MODULE 03 / DOSE CONTEXT
Sermorelin dosage, as recorded in the research literature.
The GHRH(1-29) doses, routes, and pharmacokinetics studies actually used — logged as study parameters, never as a recommendation to self-administer.
Before the details
This page reports the sermorelin dosage numbers used in published studies — which species, which dose, which route — and nothing more. It is not a protocol. Research-grade sermorelin is supplied as a lyophilized powder for laboratory study, and the figures below are study parameters, written in "studied at X in [population]" form. The key pharmacology fact to hold onto: sermorelin clears from the blood in minutes, yet a single dose can keep growth hormone elevated for about three hours — which is why studies dosed it the way they did.
Doses used in the research literature
The doses in the sermorelin record span pediatric efficacy, adult aging research, and pharmacokinetic characterization. None of the following is a human recommendation; each is a study parameter.
- Pediatric GH-deficiency efficacy: 30 mcg/kg/day subcutaneously at bedtime in the multicenter pediatric trial [1]; long-term pediatric studies used 30 or 60 mcg/kg/day [10][26].
- Aging research in older men: 0.5 mg and 1 mg subcutaneously twice daily for 14 days, which produced dose-related GH and IGF-1 increases [2].
- Adult somatotropic-axis activation: 10 mcg/kg nightly for 16 weeks in age-advanced adults [25].
- Pharmacokinetic / diagnostic: intravenous doses of 0.25-2 mcg/kg elicited GH release in healthy men, with maximal release at 1-2 mcg/kg [3].
The consistent thread is dose-responsiveness: across routes, more GHRH(1-29) produced more GH, up to a plateau [3][11].
Half-life and pharmacokinetics
Native sermorelin is short-lived. GHRH(1-29) has a plasma half-life on the order of about 10-12 minutes after intravenous administration and is rapidly eliminated — yet a single intravenous dose elevated serum GH for roughly 3 hours [3]. The hormone the peptide triggers outlasts the peptide itself.

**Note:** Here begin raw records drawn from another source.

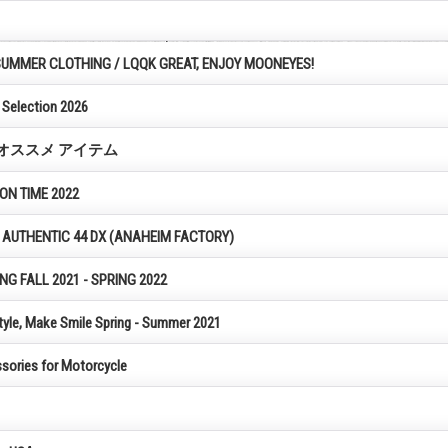
SUMMER CLOTHING / LQQK GREAT, ENJOY MOONEYES!
l Selection 2026
AFF オススメ アイテム
ON TIME 2022
AUTHENTIC 44 DX (ANAHEIM FACTORY)
G FALL 2021 - SPRING 2022
le, Make Smile Spring - Summer 2021
ories for Motorcycle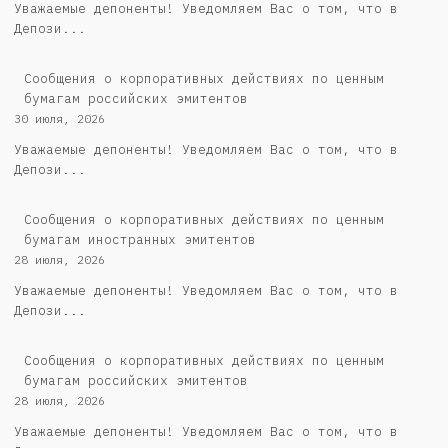
Уважаемые депоненты! Уведомляем Вас о том, что в
Депози...
Cообщения о корпоративных действиях по ценным
бумагам российских эмитентов
30 июля, 2026
Уважаемые депоненты! Уведомляем Вас о том, что в
Депози...
Сообщения о корпоративных действиях по ценным
бумагам иностранных эмитентов
28 июля, 2026
Уважаемые депоненты! Уведомляем Вас о том, что в
Депози...
Cообщения о корпоративных действиях по ценным
бумагам российских эмитентов
28 июля, 2026
Уважаемые депоненты! Уведомляем Вас о том, что в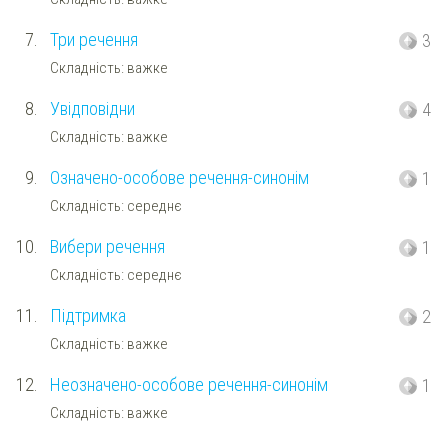
7.
Три речення
3
Складність: важке
8.
Увідповідни
4
Складність: важке
9.
Означено-особове речення-синонім
1
Складність: середнє
10.
Вибери речення
1
Складність: середнє
11.
Підтримка
2
Складність: важке
12.
Неозначено-особове речення-синонім
1
Складність: важке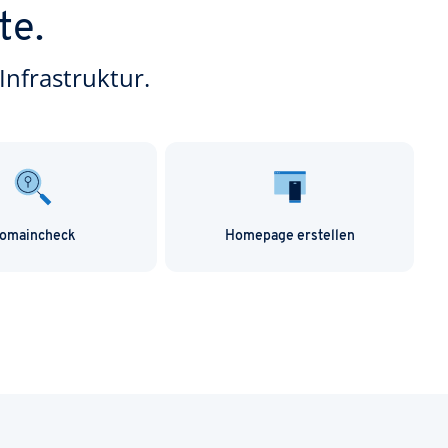
te.
Infrastruktur.
omaincheck
Homepage erstellen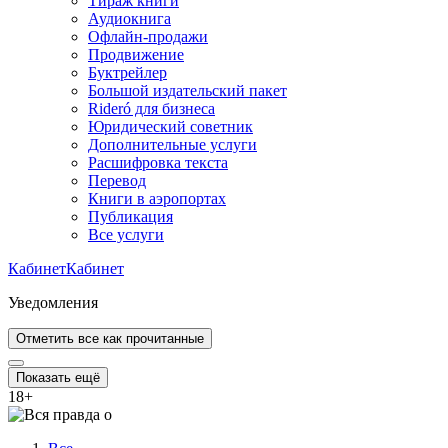
Тираж книги
Аудиокнига
Офлайн-продажи
Продвижение
Буктрейлер
Большой издательский пакет
Rideró для бизнеса
Юридический советник
Дополнительные услуги
Расшифровка текста
Перевод
Книги в аэропортах
Публикация
Все услуги
Кабинет
Кабинет
Уведомления
Отметить все как прочитанные
Показать ещё
18
+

That brevity is the engineering problem the whole analogue family was built to solve. Incorporating D-Ala2 into GHRH(1-29)NH2 increased the peptide's half-life and decreased its metabolic clearance in normal men [17], and a review of PEGylation of GHRH (GRF) analogues catalogued chemical strategies to prolong the action of these short-lived peptides [8]. The long-acting DAC analogue CJC-1295 is the clinical expression of that same idea (see sermorelin vs CJC-1295).
Routes studied
Three routes appear in the sermorelin literature, with markedly different efficiency.
- Subcutaneous — the primary route in efficacy and aging studies [1][2][25].
- Intravenous — used in diagnostic GH-stimulation testing and pharmacokinetic work [3].
- Intranasal — characterized historically, but with bioavailability of only about 3-5% [3].
A dose-response study of the [Nle27]GHRH(1-29)-NH2 analogue across all three routes found a roughly tenfold higher subcutaneous and thirtyfold higher intranasal dose was required relative to intravenous to achieve comparable GH stimulation [11]. The poor mucosal absorption is also why oral, sublingual, and troche "sermorelin" formulations are widely criticized in research-user communities — peptides are degraded in the gut and poorly absorbed across mucosa.
Formulation and stability
Lyophilized sermorelin acetate is reconstituted with sterile diluent and, once in solution, typically refrigerated. Aqueous peptide solutions are susceptible to degradation, which is why GHRH(1-29) is supplied as a lyophilized powder rather than a ready-to-use liquid. In the compounding context, preparations are made under USP <797> sterile-compounding standards. For laboratory research material, the same handling logic applies: keep the powder dry and cold, reconstitute fresh, and treat the solution as perishable. None of this constitutes preparation guidance for human use.